Screenshot grounding data:
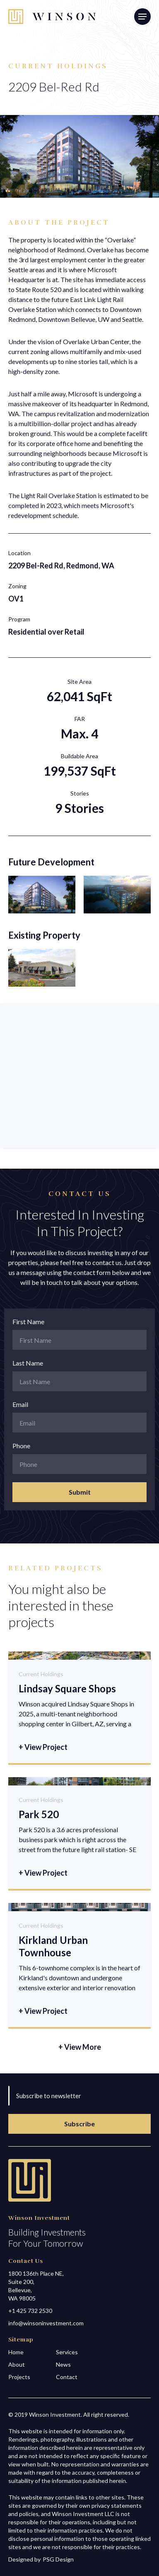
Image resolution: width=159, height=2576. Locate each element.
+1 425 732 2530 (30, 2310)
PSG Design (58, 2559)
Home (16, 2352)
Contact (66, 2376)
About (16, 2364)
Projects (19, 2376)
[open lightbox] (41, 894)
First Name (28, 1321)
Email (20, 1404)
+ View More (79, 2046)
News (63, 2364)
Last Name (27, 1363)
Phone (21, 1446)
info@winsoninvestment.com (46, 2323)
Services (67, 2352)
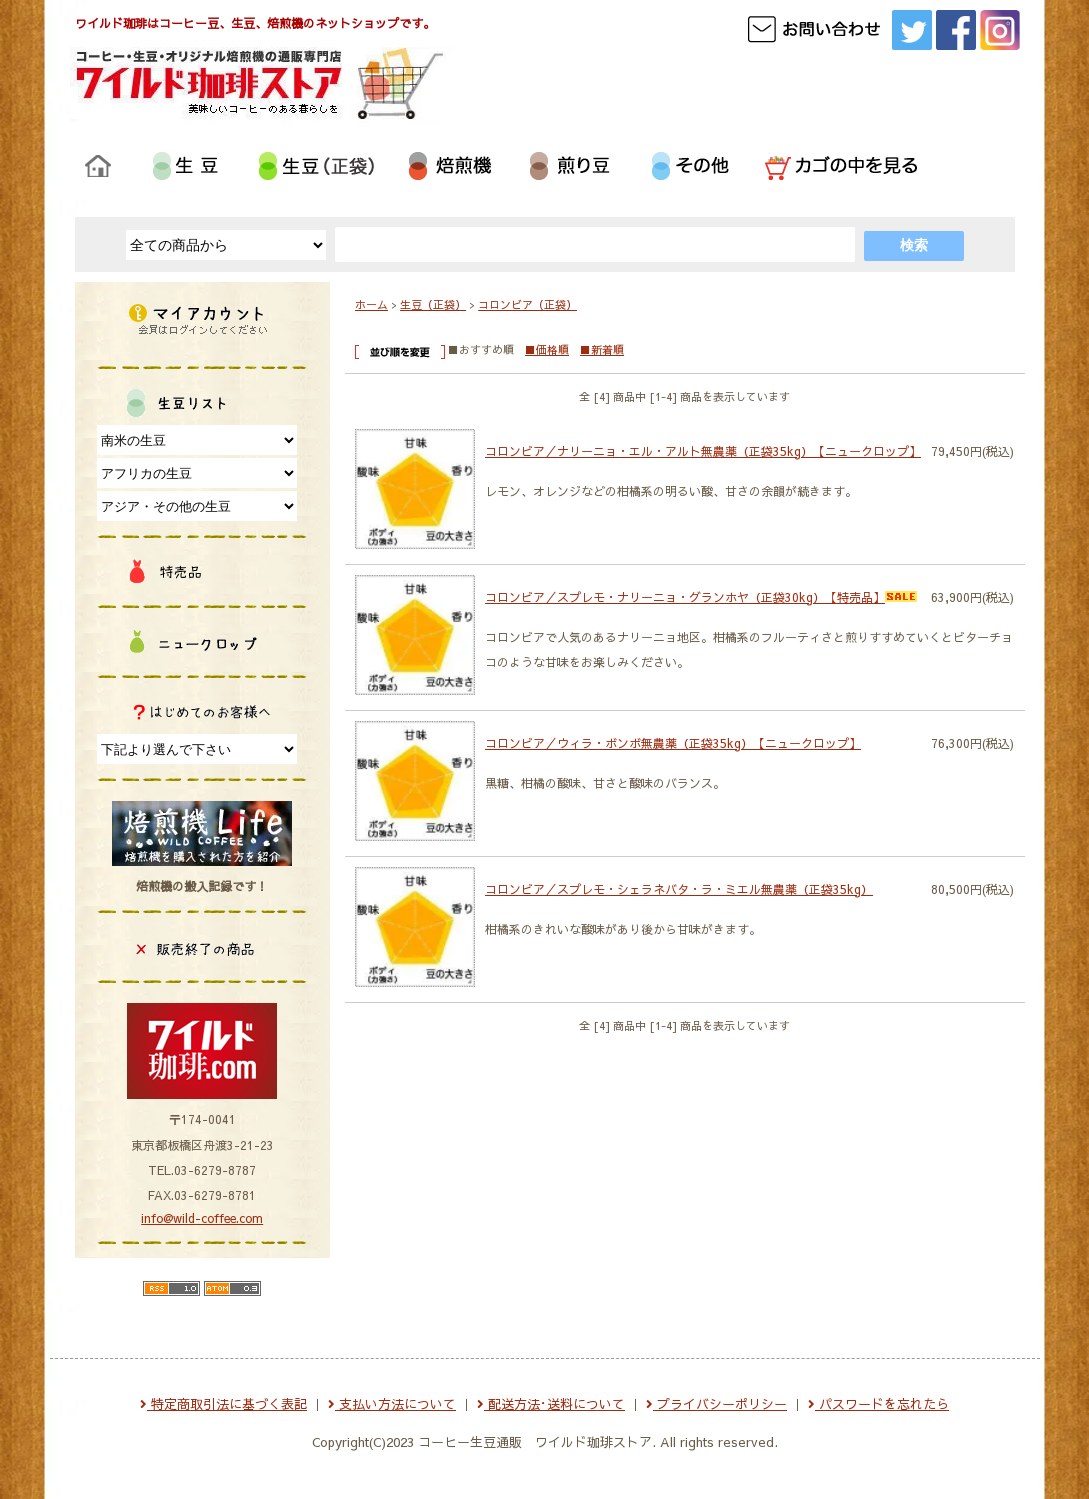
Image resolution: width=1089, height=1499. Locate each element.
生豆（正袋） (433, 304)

• **Problem description**
Return a verbatim transcription of the data, omitting all images.

• **Exercise answer**
Image resolution: width=159, height=2576. Locate each element.
+1 425 732 2530 (30, 2310)
PSG Design (58, 2559)
Home (16, 2352)
Contact (66, 2376)
About (16, 2364)
Projects (19, 2376)
[open lightbox] (41, 894)
First Name (28, 1321)
Email (20, 1404)
+ View More (79, 2046)
News (63, 2364)
Last Name (27, 1363)
Phone (21, 1446)
info@winsoninvestment.com (46, 2323)
Services (67, 2352)
Image resolution: width=1089, height=1499. Locate each element.
生豆（正袋） (433, 304)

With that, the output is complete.